Source data:
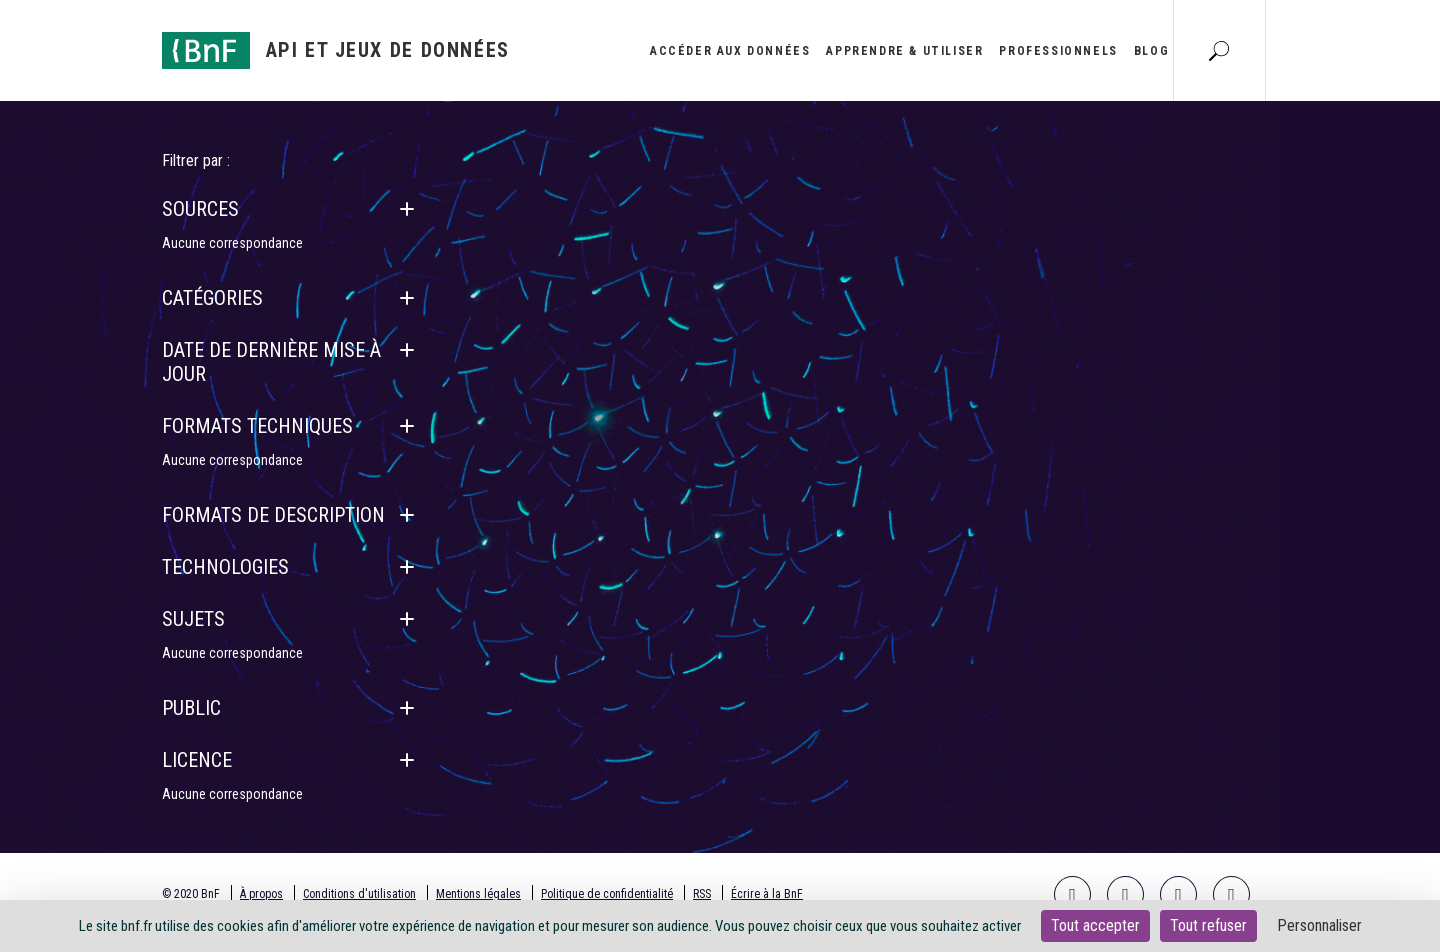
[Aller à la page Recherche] (1219, 50)
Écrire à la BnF (767, 894)
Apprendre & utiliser (904, 51)
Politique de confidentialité (607, 894)
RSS (702, 894)
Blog (1151, 51)
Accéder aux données (730, 51)
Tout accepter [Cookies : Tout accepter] (1095, 925)
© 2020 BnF (191, 894)
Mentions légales (478, 894)
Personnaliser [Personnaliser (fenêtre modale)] (1319, 925)
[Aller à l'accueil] (336, 50)
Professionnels (1058, 51)
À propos (261, 894)
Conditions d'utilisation (359, 894)
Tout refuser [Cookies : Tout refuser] (1208, 925)
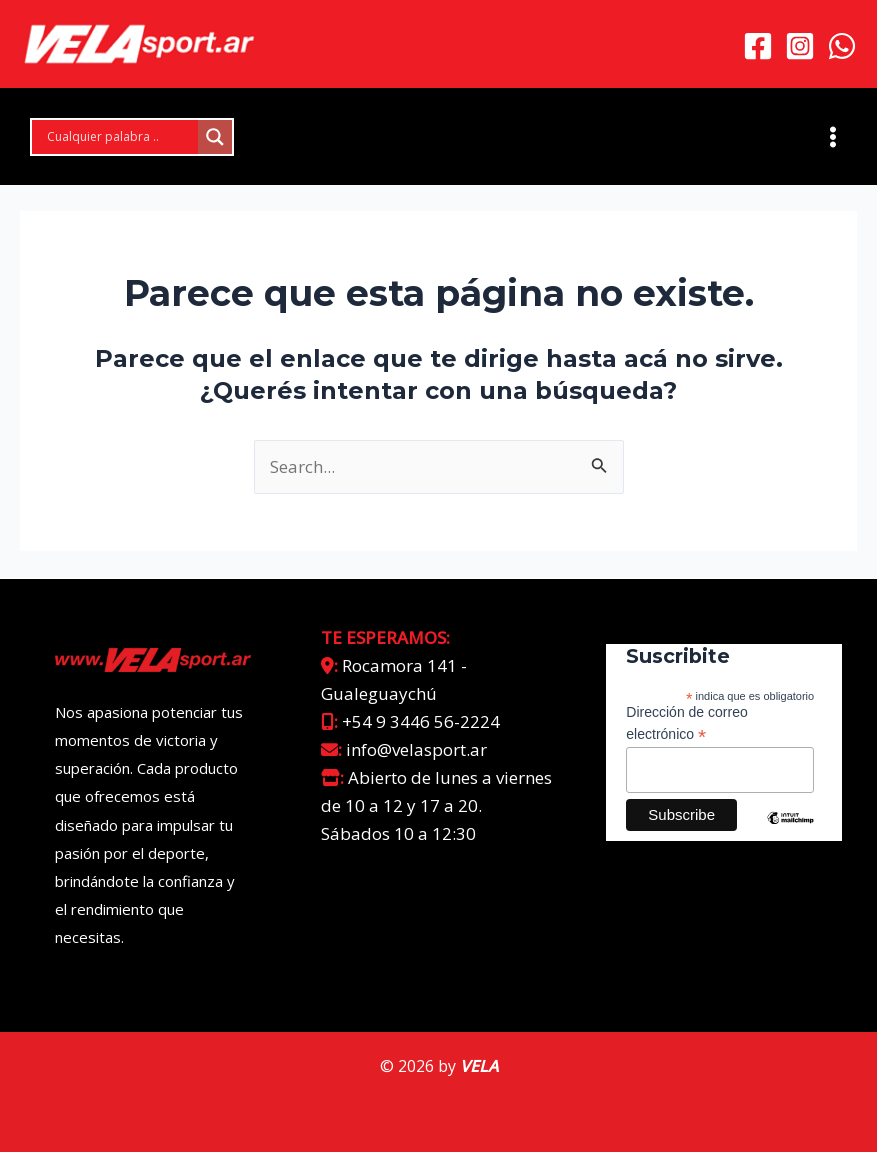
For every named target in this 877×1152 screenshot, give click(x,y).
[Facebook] (758, 47)
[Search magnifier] (215, 139)
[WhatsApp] (842, 47)
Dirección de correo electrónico (686, 724)
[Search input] (120, 139)
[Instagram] (800, 47)
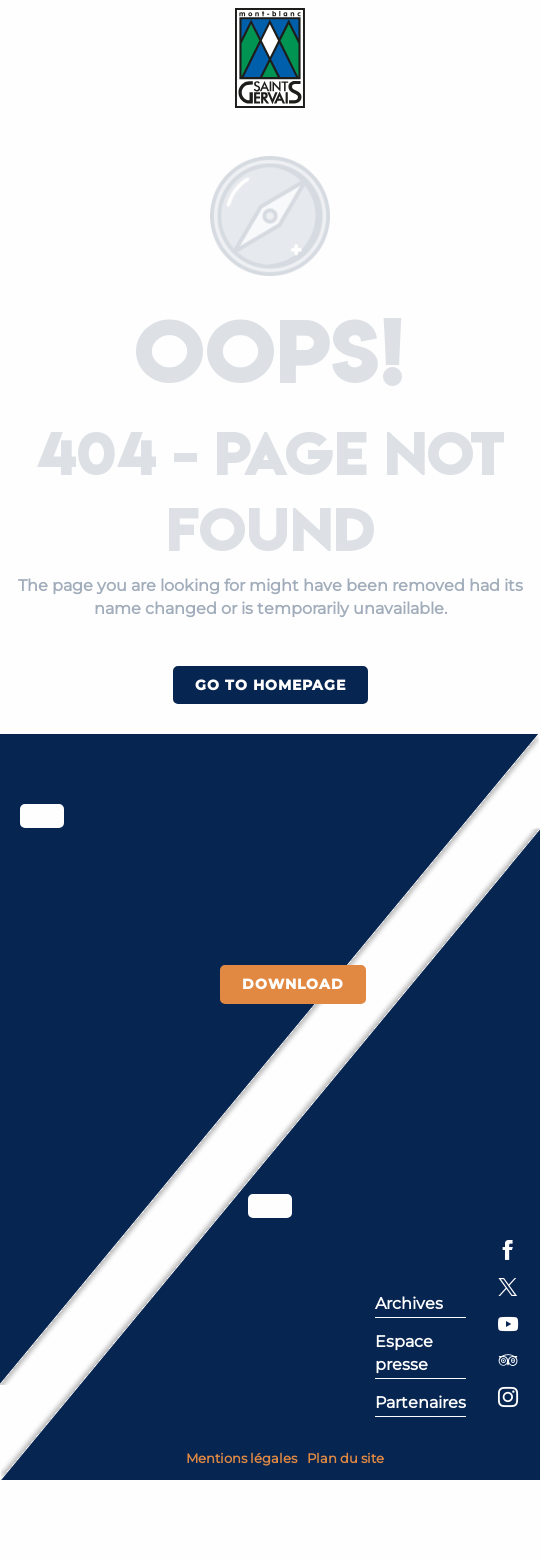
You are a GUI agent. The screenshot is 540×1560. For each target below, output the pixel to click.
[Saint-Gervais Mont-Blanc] (270, 58)
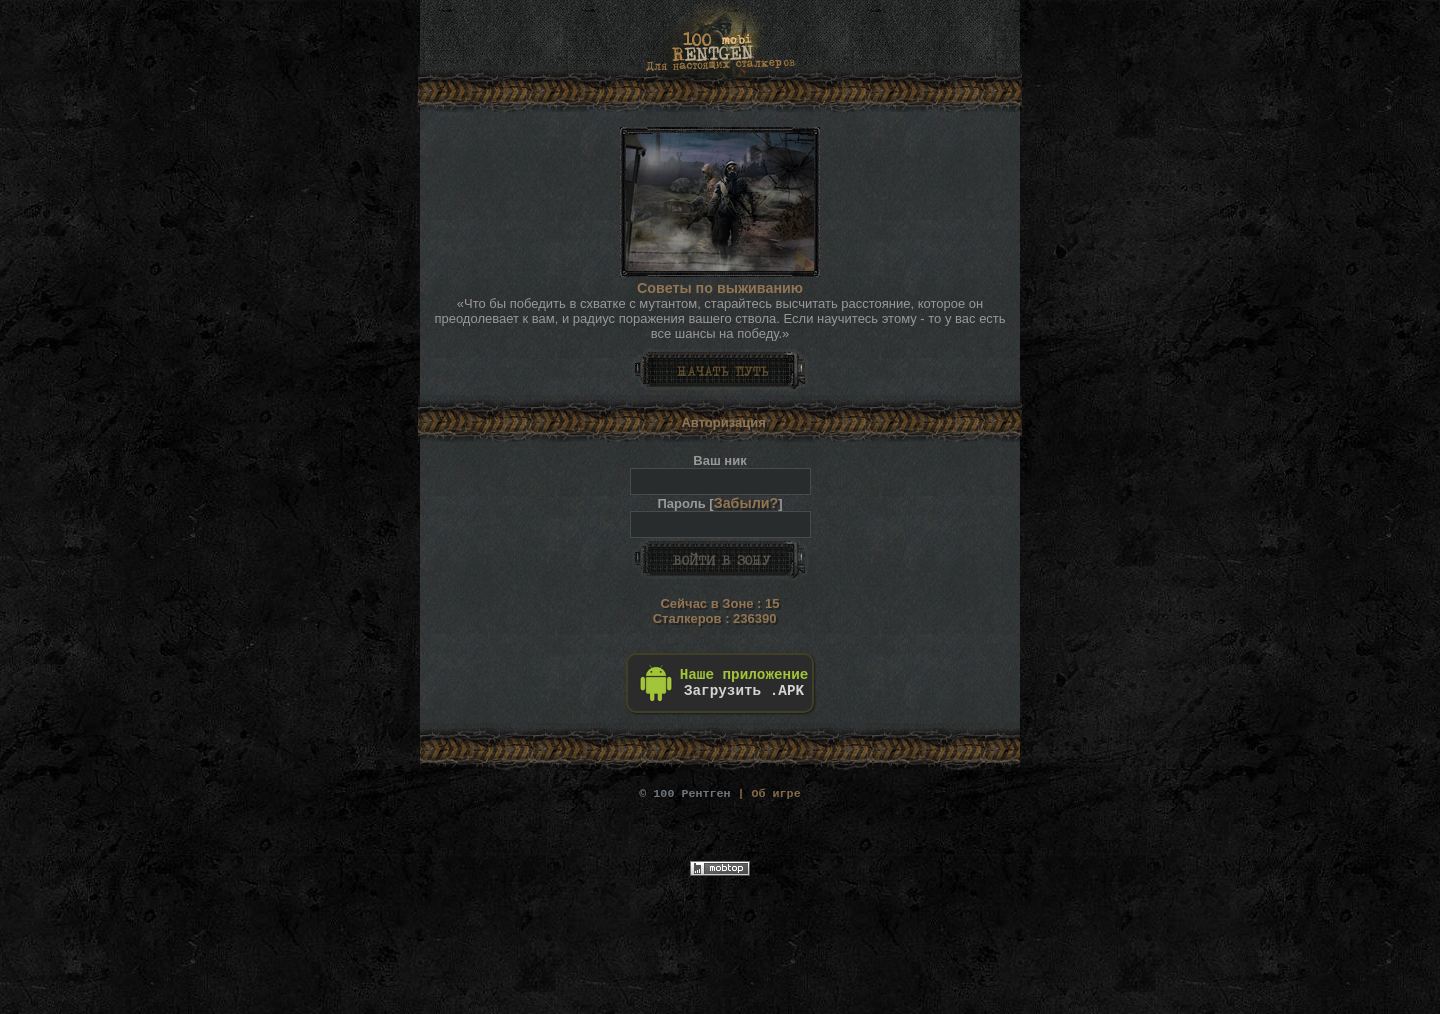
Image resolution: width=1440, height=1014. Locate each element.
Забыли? (746, 503)
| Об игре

Task statement: Skipping every picture, reproduce the records word for word.

Solution to this problem:
[Aller à la page Recherche] (1219, 50)
Écrire à la BnF (767, 894)
Apprendre & utiliser (904, 51)
Politique de confidentialité (607, 894)
RSS (702, 894)
Blog (1151, 51)
Accéder aux données (730, 51)
Tout accepter [Cookies : Tout accepter] (1095, 925)
© 2020 BnF (191, 894)
Mentions légales (478, 894)
Personnaliser [Personnaliser (fenêtre modale)] (1319, 925)
[Aller à l'accueil] (336, 50)
Professionnels (1058, 51)
À propos (261, 894)
Conditions d'utilisation (359, 894)
Tout refuser [Cookies : Tout refuser] (1208, 925)
For every named target in this 877×1152 screenshot, give click(x,y).
[Facebook] (758, 47)
[Search magnifier] (215, 139)
[WhatsApp] (842, 47)
Dirección de correo electrónico (686, 724)
[Search input] (120, 139)
[Instagram] (800, 47)
You are a GUI agent. The screenshot is 540×1560. For each target below, output the pixel to click.
[Saint-Gervais Mont-Blanc] (270, 58)
Image resolution: width=1440, height=1014. Locate each element.
Забыли? (746, 503)
| Об игре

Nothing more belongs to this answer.